Las simulaciones ayudan a resolver algunas preguntas, mientras plantean otras. Es genial saber que los elementos radiactivos pueden ayudar a secar el sistema húmedo y tener una explicación de por qué los planetas dentro del mismo sistema compartirían propiedades similares. Pero el calentamiento radioactivo puede no ser suficiente. ¿Cómo podemos explicar nuestra Tierra, que es muy seca, de hecho, en comparación con los planetas formados en nuestros modelos? Tal vez tener Júpiter donde estaba también era importante para mantener a la mayoría de los cuerpos helados lejos del Sistema Solar interno, dijo Meyer.
Luego usamos el llamado modelo Berna de formación y evolución de embriones planetarios para investigar qué tipo de planetas se forman a partir de los diferentes planetesimales, explica Christoph Mordasini.

La superficie sólida de la Tierra y su clima moderado pueden deberse, en parte, a una estrella masiva en el entorno de nacimiento del Sol. Sin los elementos radiactivos de esa estrella inyectados en el Sistema Solar temprano, nuestro planeta podría ser un mundo oceánico hostil cubierto de capas de hielo globales.
Todos los planetas tienen un núcleo, manto y corteza. Si el contenido de agua de un planeta rocoso es significativamente mayor que en la Tierra, el manto está cubierto por un océano global profundo y una capa de hielo impenetrable en el fondo del océano.(?) Esto evita procesos geoquímicos, como el ciclo del carbono en la Tierra, que estabilizan el clima y crean condiciones de superficie que conducen a la vida tal como la conocemos.
Los planetas internos terrestres de nuestro Sistema Solar aparecen, afortunadamente, muy secos porque demasiada agua puede ser perjudicial para la vida.

Fig. 2 Los sistemas planetarios nacidos en regiones densas y masivas de formación de estrellas heredan cantidades sustanciales de Aluminio-26, que secan los planetesimales antes de la acumulación (izquierda). Los planetas formados en regiones de baja formación de estrellas acumulan muchos cuerpos ricos en agua y crean mundos oceánicos (derecha). Crédito: Thibaut Roger.

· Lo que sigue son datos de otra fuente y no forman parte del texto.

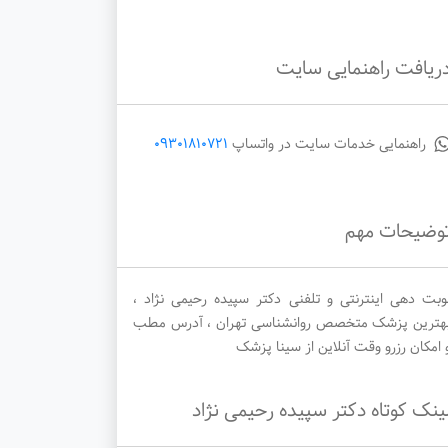
ریافت راهنمایی سایت
سه‌شنبه
چهارشنبه
پنجشنبه
1405/05/29
1405/05/28
1405/05/27
راهنمایی خدمات سایت در واتساپ
09301810721
وضیحات مهم
وبت دهی اینترنتی و تلفنی دکتر سپیده رحیمی نژاد ،
هترین پزشک متخصص روانشناسی تهران ، آدرس مطب
 امکان رزرو وقت آنلاین از سینا پزشک
ینک کوتاه دکتر سپیده رحیمی نژاد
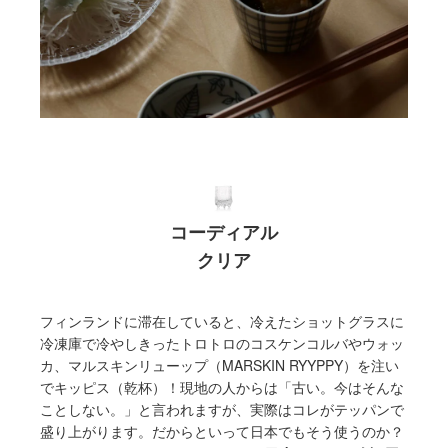
コーディアル
クリア
フィンランドに滞在していると、冷えたショットグラスに
冷凍庫で冷やしきったトロトロのコスケンコルバやウォッ
カ、マルスキンリューップ（MARSKIN RYYPPY）を注い
でキッピス（乾杯）！現地の人からは「古い。今はそんな
ことしない。」と言われますが、実際はコレがテッパンで
盛り上がります。だからといって日本でもそう使うのか？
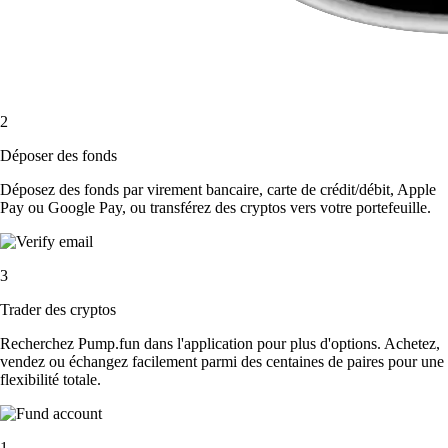
2
Déposer des fonds
Déposez des fonds par virement bancaire, carte de crédit/débit, Apple
Pay ou Google Pay, ou transférez des cryptos vers votre portefeuille.
3
Trader des cryptos
Recherchez Pump.fun dans l'application pour plus d'options. Achetez,
vendez ou échangez facilement parmi des centaines de paires pour une
flexibilité totale.
1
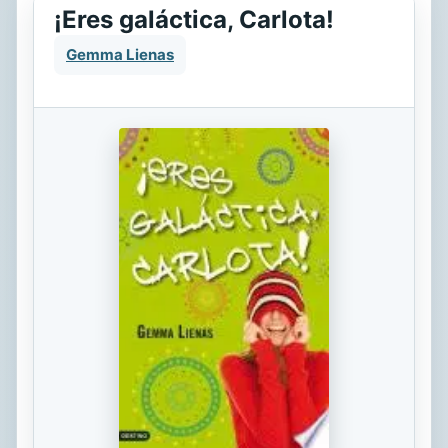
¡Eres galáctica, Carlota!
Gemma Lienas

Nosotros matizamos que cuando dice que un planeta océano es hostil para la vida se refiere a la vida humana. Nada impide que puedan vivir seres acuáticos. Tampoco entiendo cómo puede haber una capa de hielo en el fondo del océano. Esto se opone al hecho de que el agua presenta una dilatación anómala que hace que el hielo flote. He preferido no quitarlo y exponer mi extrañeza. No obstante sabemos que el agua presenta muchas fases según las condiciones de presión y temperatura y no nos extrañaría que en los planetas océano hubiera fases del agua no habituales en la Tierra. La obra La aptitud del ambiente de L.J. Henderson (1958) es un estudio clásico sobre las peculiares propiedades del agua.
En el pie de la figura 2 cambia sistemas planetarios cuya compresión de la nube protoplanetaria ha sido causado por una supernova por nacidos en regiones densas y masivas de formación de estrellas lo cual en principio es más general. Pero ignoramos que porcentaje de sistemas es producido por la explosión de una supernova, cual lo provoca la entrada de la nube en un brazo espiral de la galaxia, cuál a la autogravedad o si hay otro proceso. Además ello exige que el Al-26 se integre y seque los granos antes de la formación de planetesimales. Sólo así esto no representaría una nueva condición a la habitabilidad planetaria.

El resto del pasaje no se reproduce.